Opinion

Creating an ad campaign: No amount of blagging will dig you out of a hole like this

5 min read

21 November 2017

Director

As this year’s series of The Apprentice continues, former winner Mark Wright has given us his weekly review, with the latest episode calling on contestants to show their advertising acumen.

From a disaster at a medieval village to an over-honest pitch, episode seven of The Apprentice was another one of Lord Sugar’s favourite tasks, as Team Graphene and Team Vitality showcased what they did, or perhaps didn’t, know about creating an ad campaign.

“Led” by James, Team Graphene branded their car “Expando” and decided to target families, based on Bushra’s claim that she would be able to fit all three of her children in the back.

Assumptions aside, the team were never going to win when they chose the medieval village as the setting for creating an ad campaign to promote a brand-new car. Fail.

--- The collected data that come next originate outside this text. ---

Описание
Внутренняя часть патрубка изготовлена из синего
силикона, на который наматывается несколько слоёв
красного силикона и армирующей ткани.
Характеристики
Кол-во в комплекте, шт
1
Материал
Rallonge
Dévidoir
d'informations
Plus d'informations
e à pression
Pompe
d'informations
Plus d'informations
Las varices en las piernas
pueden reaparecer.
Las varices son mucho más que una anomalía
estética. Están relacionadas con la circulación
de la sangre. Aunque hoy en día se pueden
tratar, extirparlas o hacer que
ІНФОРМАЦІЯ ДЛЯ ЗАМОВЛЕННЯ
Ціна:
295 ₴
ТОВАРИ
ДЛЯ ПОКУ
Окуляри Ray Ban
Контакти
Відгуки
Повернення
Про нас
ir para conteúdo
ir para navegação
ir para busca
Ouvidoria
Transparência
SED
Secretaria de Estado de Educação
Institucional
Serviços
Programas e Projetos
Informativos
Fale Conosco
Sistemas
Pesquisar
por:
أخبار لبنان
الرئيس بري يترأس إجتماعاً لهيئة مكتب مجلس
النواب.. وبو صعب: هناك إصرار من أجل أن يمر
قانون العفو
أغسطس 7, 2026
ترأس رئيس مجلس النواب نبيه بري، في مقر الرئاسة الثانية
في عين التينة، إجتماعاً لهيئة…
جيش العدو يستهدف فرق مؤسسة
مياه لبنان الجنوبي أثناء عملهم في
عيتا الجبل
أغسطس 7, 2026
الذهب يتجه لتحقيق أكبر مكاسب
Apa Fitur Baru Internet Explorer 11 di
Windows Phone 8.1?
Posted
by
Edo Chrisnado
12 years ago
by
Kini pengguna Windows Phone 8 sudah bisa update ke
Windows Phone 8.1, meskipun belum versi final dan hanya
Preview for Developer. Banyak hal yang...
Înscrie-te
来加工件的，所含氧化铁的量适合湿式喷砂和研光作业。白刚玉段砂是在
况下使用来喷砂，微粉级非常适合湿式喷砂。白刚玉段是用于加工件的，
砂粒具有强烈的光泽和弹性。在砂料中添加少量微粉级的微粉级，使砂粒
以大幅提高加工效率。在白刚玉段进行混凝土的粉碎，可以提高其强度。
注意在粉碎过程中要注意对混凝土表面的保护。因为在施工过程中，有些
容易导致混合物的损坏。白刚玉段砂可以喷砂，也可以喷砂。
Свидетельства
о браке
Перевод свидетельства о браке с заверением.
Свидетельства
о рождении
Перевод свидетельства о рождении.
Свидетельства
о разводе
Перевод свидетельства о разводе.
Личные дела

Dictated by Michaela, Team Vitality branded their car “Miami”, and although their agenda when creating an ad campaign remained consistent, their pitch was extremely weak with Anisa’s damaging honesty to blame.

“You have a photo booth business – you can direct this?”

No James, because a photo booth and creating an ad campaign are clearly two very different things.

Consistency remains a fatal error for this year’s candidates, where Team Graphene showed a distinct lack of connection between the Expando TV ad – contrasting Elizabeth, chickens and a medieval village with the ad imagery, and even the product itself.

No amount of sales or blagging could have dug them out of that hole, and it’s no surprise they found themselves battling it out in the boardroom.

We’ve been here before, but consistency in business, and particularly in sales and marketing is vital for success. Where consumers see information about a new product on TV, they will expect correlating activity online and through social media channels.

A big, but basic, part of consumer marketing is utilising as many relevant channels as possible to promote a consistent message to your target audience, and is something 2017’s candidates are failing to grasp week after week.

My way or the high way

When Anisa called Michaela to discuss the branding ideas for the car, it was clear there was no discussion, no interest or no care on Michaela’s part. The car was going to be called Miami – end of. The same could be said for Elizabeth, who literally walked all over James, refusing to acknowledge his position as PM.

In business, your staff are your main asset. Without them, you wouldn’t be able to deliver your product or service to a high enough standard to succeed.

Talking people down, refusing to listen and disregarding their ideas is one sure fire way to lose your team. If you don’t listen to them, what’s to say they will listen to you?

Respect the opinions of others, and they are far more likely to respect yours in return.

With pitching, you must plan

This week’s pitches were messy and weak – with the exception of Sarah, who always delivers a strong speech, and Bushra, who managed to remain confident despite the number of questions thrown at her.

The real car crash was, of course, Anisa, who failed to stand up for the product or brand, and sided with the negative feedback – jeopardising the performance of the rest of the team.

When pitching for business, planning and product knowledge are key to success – without either, you will struggle to deliver a confident and convincing pitch, for any product or service and within any market sector.